Floyd, Young urge racial unity in CNN editorial
"We lead two of the nation's largest Protestant denominations, each with their own complicated pasts and experiences with this issue, and we see the adverse effects of racism in our respective churches every day," the leaders wrote. "As religious leaders charged with shepherding the faithful, we are resolved to address this tragedy together. Now, as ever, pastors across America must stand before their congregations and call racism for what it is: ugly, unwarranted and un-Christian in all its forms."
Floyd and Young urged racial reconciliation at Mission Mississippi's annual racial reconciliation summit Nov. 4, and also promoted racial unity at an Aug. 25th service held at First Baptist Church in Jackson to honor the witness of Emanuel AME Church in Charleston, S.C., the site of a massacre of nine blacks at a Bible study in June.
Floyd, who pastors Cross Church in northwest Arkansas, and Young, pastor of New Hope Baptist Church in Jackson, Miss., continue to emphasize the leadership role of pastors in racial reconciliation.
"As we move forward, we do not presume that this discussion can be brief or easy. It requires us to look inward, to shine a light on things we would rather keep hidden from ourselves and from God. It demands the courage of honest testimony and sincere forgiveness," the pastors wrote. "It will rely on clergy all over this nation who are willing to step up, speak out and urge their congregations to begin community conversations about racial unity."

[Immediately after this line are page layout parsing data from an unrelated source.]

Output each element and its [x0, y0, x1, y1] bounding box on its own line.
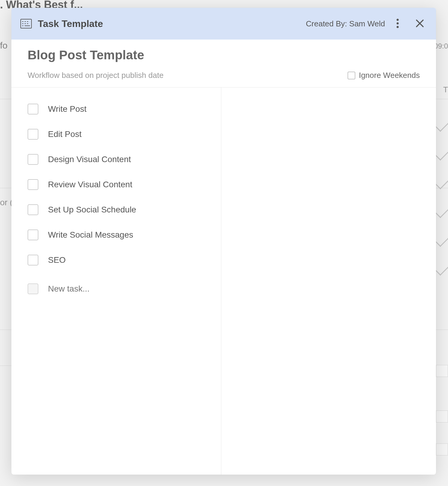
- task-label: Review Visual Content: [48, 180, 132, 189]
- more-vertical-icon: [396, 19, 399, 29]
- task-label: Set Up Social Schedule: [48, 205, 136, 215]
- more-options-button[interactable]: [394, 16, 401, 31]
- task-checkbox[interactable]: [28, 154, 38, 165]
- task-item[interactable]: SEO: [28, 247, 205, 273]
- task-item[interactable]: Review Visual Content: [28, 172, 205, 197]
- task-item[interactable]: Write Social Messages: [28, 222, 205, 247]
- svg-point-9: [397, 19, 399, 21]
- task-label: Design Visual Content: [48, 155, 131, 164]
- task-list: Write Post Edit Post Design Visual Conte…: [11, 87, 221, 475]
- workflow-description: Workflow based on project publish date: [28, 71, 163, 80]
- task-checkbox[interactable]: [28, 230, 38, 240]
- task-item[interactable]: Edit Post: [28, 122, 205, 147]
- svg-point-10: [397, 22, 399, 24]
- ignore-weekends-label: Ignore Weekends: [359, 71, 420, 80]
- modal-header: Task Template Created By: Sam Weld: [11, 8, 436, 40]
- task-template-modal: Task Template Created By: Sam Weld: [11, 8, 436, 475]
- ignore-weekends-toggle[interactable]: Ignore Weekends: [348, 71, 420, 80]
- task-checkbox[interactable]: [28, 104, 38, 114]
- ignore-weekends-checkbox[interactable]: [348, 72, 355, 79]
- task-label: Write Post: [48, 104, 87, 114]
- modal-subheader: Blog Post Template Workflow based on pro…: [11, 40, 436, 87]
- new-task-row[interactable]: [28, 273, 205, 301]
- created-by-label: Created By: Sam Weld: [306, 19, 385, 28]
- task-detail-panel: [221, 87, 436, 475]
- close-icon: [416, 19, 424, 28]
- task-label: SEO: [48, 255, 66, 265]
- task-item[interactable]: Set Up Social Schedule: [28, 197, 205, 222]
- task-checkbox[interactable]: [28, 179, 38, 190]
- task-label: Edit Post: [48, 129, 82, 139]
- modal-body: Write Post Edit Post Design Visual Conte…: [11, 87, 436, 475]
- template-name: Blog Post Template: [28, 48, 420, 62]
- new-task-checkbox: [28, 283, 38, 294]
- task-checkbox[interactable]: [28, 129, 38, 140]
- task-item[interactable]: Design Visual Content: [28, 147, 205, 172]
- svg-point-11: [397, 26, 399, 28]
- task-item[interactable]: Write Post: [28, 96, 205, 122]
- modal-title: Task Template: [38, 18, 306, 29]
- task-checkbox[interactable]: [28, 255, 38, 265]
- task-label: Write Social Messages: [48, 230, 133, 240]
- new-task-input[interactable]: [48, 284, 205, 294]
- task-checkbox[interactable]: [28, 204, 38, 215]
- close-button[interactable]: [413, 17, 426, 31]
- template-icon: [20, 19, 32, 28]
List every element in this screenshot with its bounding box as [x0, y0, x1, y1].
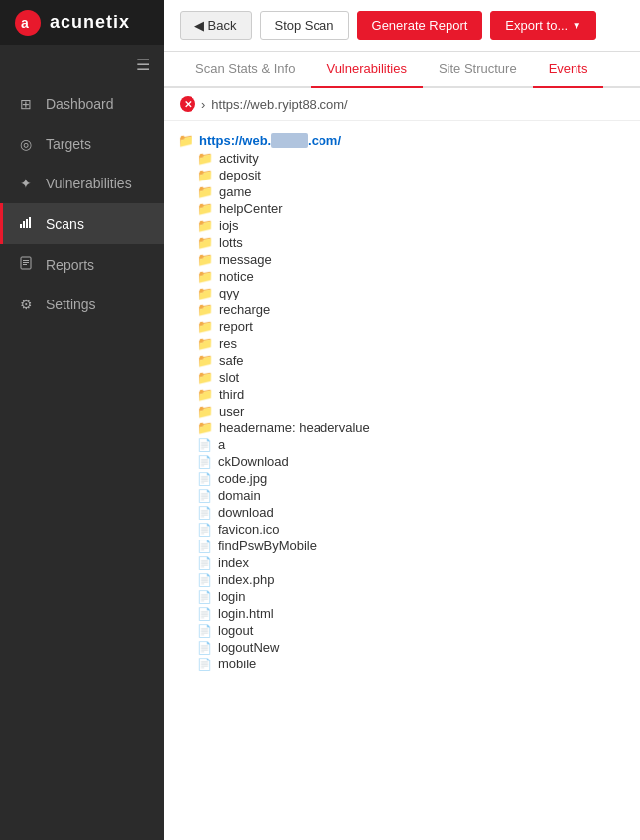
- tree-root-url[interactable]: https://web.████.com/: [199, 133, 341, 148]
- tree-folder-report: 📁 report: [178, 318, 626, 335]
- tree-folder-helpCenter: 📁 helpCenter: [178, 200, 626, 217]
- tree-folder-qyy: 📁 qyy: [178, 285, 626, 301]
- tree-wrapper: 📁 https://web.████.com/ 📁 activity 📁 dep…: [164, 121, 640, 840]
- tree-file-index-php: 📄 index.php: [178, 571, 626, 588]
- sidebar-item-dashboard-label: Dashboard: [46, 96, 114, 112]
- svg-rect-9: [23, 264, 27, 265]
- sidebar-item-reports[interactable]: Reports: [0, 244, 164, 285]
- sidebar-item-dashboard[interactable]: ⊞ Dashboard: [0, 84, 164, 124]
- tree-file-index: 📄 index: [178, 554, 626, 571]
- tree-file-login-html: 📄 login.html: [178, 605, 626, 622]
- tree-file-code-jpg: 📄 code.jpg: [178, 470, 626, 487]
- folder-icon: 📁: [197, 420, 213, 435]
- hamburger-icon: ☰: [136, 56, 150, 74]
- sidebar-item-scans-label: Scans: [46, 216, 84, 232]
- tab-events[interactable]: Events: [533, 52, 604, 88]
- tree-file-login: 📄 login: [178, 588, 626, 605]
- tree-folder-activity: 📁 activity: [178, 150, 626, 167]
- tab-scan-stats[interactable]: Scan Stats & Info: [180, 52, 311, 88]
- folder-icon: 📁: [197, 286, 213, 300]
- file-icon: 📄: [197, 607, 212, 621]
- tree-file-favicon-ico: 📄 favicon.ico: [178, 521, 626, 538]
- svg-rect-3: [23, 221, 25, 228]
- logo-area: a acunetix: [0, 0, 164, 45]
- tree-scroll-area[interactable]: 📁 https://web.████.com/ 📁 activity 📁 dep…: [164, 121, 640, 840]
- tree-folder-iojs: 📁 iojs: [178, 217, 626, 234]
- back-button[interactable]: ◀ Back: [180, 11, 252, 40]
- tree-file-logout: 📄 logout: [178, 622, 626, 639]
- file-icon: 📄: [197, 489, 212, 503]
- file-icon: 📄: [197, 590, 212, 604]
- folder-icon: 📁: [197, 336, 213, 351]
- vulnerabilities-icon: ✦: [18, 176, 34, 191]
- tree-folder-lotts: 📁 lotts: [178, 234, 626, 251]
- tab-vulnerabilities[interactable]: Vulnerabilities: [311, 52, 422, 88]
- scans-icon: [18, 215, 34, 232]
- sidebar-item-settings[interactable]: ⚙ Settings: [0, 285, 164, 324]
- folder-icon: 📁: [197, 387, 213, 402]
- folder-icon: 📁: [197, 353, 213, 368]
- tree-folder-res: 📁 res: [178, 335, 626, 352]
- folder-icon: 📁: [197, 319, 213, 334]
- tab-site-structure[interactable]: Site Structure: [423, 52, 533, 88]
- sidebar-item-settings-label: Settings: [46, 297, 96, 312]
- root-folder-icon: 📁: [178, 133, 193, 148]
- export-chevron-icon: ▼: [572, 20, 581, 31]
- settings-icon: ⚙: [18, 297, 34, 312]
- tree-folder-game: 📁 game: [178, 183, 626, 200]
- file-icon: 📄: [197, 472, 212, 486]
- sidebar: a acunetix ☰ ⊞ Dashboard ◎ Targets ✦ Vul…: [0, 0, 164, 840]
- export-button[interactable]: Export to... ▼: [490, 11, 596, 40]
- dashboard-icon: ⊞: [18, 96, 34, 112]
- tree-root: 📁 https://web.████.com/: [178, 131, 626, 150]
- tree-folder-headername: 📁 headername: headervalue: [178, 420, 626, 436]
- svg-rect-2: [20, 224, 22, 228]
- tree-folder-deposit: 📁 deposit: [178, 167, 626, 183]
- hamburger-menu[interactable]: ☰: [0, 45, 164, 84]
- tree-folder-message: 📁 message: [178, 251, 626, 268]
- folder-icon: 📁: [197, 168, 213, 182]
- file-icon: 📄: [197, 658, 212, 671]
- tree-folder-recharge: 📁 recharge: [178, 301, 626, 318]
- svg-rect-7: [23, 260, 29, 261]
- sidebar-item-targets[interactable]: ◎ Targets: [0, 124, 164, 164]
- tabs-bar: Scan Stats & Info Vulnerabilities Site S…: [164, 52, 640, 88]
- sidebar-nav: ⊞ Dashboard ◎ Targets ✦ Vulnerabilities …: [0, 84, 164, 840]
- acunetix-logo-icon: a: [14, 9, 42, 37]
- sidebar-item-vulnerabilities[interactable]: ✦ Vulnerabilities: [0, 164, 164, 203]
- reports-icon: [18, 256, 34, 273]
- sidebar-item-reports-label: Reports: [46, 257, 94, 273]
- tree-file-logoutNew: 📄 logoutNew: [178, 639, 626, 656]
- main-content: ◀ Back Stop Scan Generate Report Export …: [164, 0, 640, 840]
- tree-container: 📁 https://web.████.com/ 📁 activity 📁 dep…: [164, 121, 640, 682]
- tree-folder-third: 📁 third: [178, 386, 626, 403]
- file-icon: 📄: [197, 641, 212, 655]
- toolbar: ◀ Back Stop Scan Generate Report Export …: [164, 0, 640, 52]
- file-icon: 📄: [197, 573, 212, 587]
- generate-report-button[interactable]: Generate Report: [357, 11, 483, 40]
- error-icon: ✕: [180, 96, 195, 112]
- folder-icon: 📁: [197, 184, 213, 199]
- folder-icon: 📁: [197, 218, 213, 233]
- tree-file-findPswByMobile: 📄 findPswByMobile: [178, 538, 626, 554]
- breadcrumb-url: https://web.ryipt88.com/: [211, 97, 347, 112]
- sidebar-item-targets-label: Targets: [46, 136, 91, 152]
- logo-text: acunetix: [50, 12, 130, 33]
- file-icon: 📄: [197, 624, 212, 638]
- folder-icon: 📁: [197, 302, 213, 317]
- file-icon: 📄: [197, 540, 212, 553]
- sidebar-item-scans[interactable]: Scans: [0, 203, 164, 244]
- tree-file-ckDownload: 📄 ckDownload: [178, 453, 626, 470]
- folder-icon: 📁: [197, 269, 213, 284]
- stop-scan-button[interactable]: Stop Scan: [260, 11, 349, 40]
- file-icon: 📄: [197, 523, 212, 537]
- tree-file-a: 📄 a: [178, 436, 626, 453]
- tree-folder-slot: 📁 slot: [178, 369, 626, 386]
- file-icon: 📄: [197, 556, 212, 570]
- folder-icon: 📁: [197, 370, 213, 385]
- file-icon: 📄: [197, 455, 212, 469]
- svg-text:a: a: [21, 15, 29, 31]
- sidebar-item-vulnerabilities-label: Vulnerabilities: [46, 176, 132, 191]
- svg-rect-8: [23, 262, 29, 263]
- tree-folder-notice: 📁 notice: [178, 268, 626, 285]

The two described racism as the nation's "deepest national wound," and said it "creates between us a false division" and "fosters the illusion that those of different ethnicities, who share the divine imprint, are instead our enemies."
"It is a sin founded upon fear and ignorance," they wrote, "a perpetuation of the lie that only some are made in God's image, and the rest are disposable."
Fostering unity will require truthful dialogue, the two leaders noted.
"We trust that when people of faith come together in peace, compassion and humility, seeking nothing but truth and freedom, the scene is set for dialogue," they wrote. "Not political dialogue, mind you, nor an argument, a thread of Facebook comments or even a sermon but rather an authentic exchange of perspectives and a genuine petition for our nation."
While racism has been seen in tragic, public events, there are also private, unpublicized realities that are troubling, the pastors noted.
"You can't turn on the news today without hearing about another incident of racial tension: a shooting here, an aggression there," they wrote. "But, it's the incidents that don't make the news that trouble us, too: the passed-over promotion, the crude comment, the suspicious stare."
The two used the Bible as a foundation in calling racism a sin.
"Racism is all around us. You might even say it's in our national DNA, because in a way, it is: Sin is in our DNA, at the heart of the human condition. Prejudice against our fellow man is one particularly visible and egregious example of this," they wrote. "Because the Bible teaches that all men and women are created equal, we know that the sin of racism is not simply a violation against one but a crime against humanity."
At 7 million members, the National Baptist Convention is the second largest Baptist convention in the nation, with the SBC counting about 16 million members.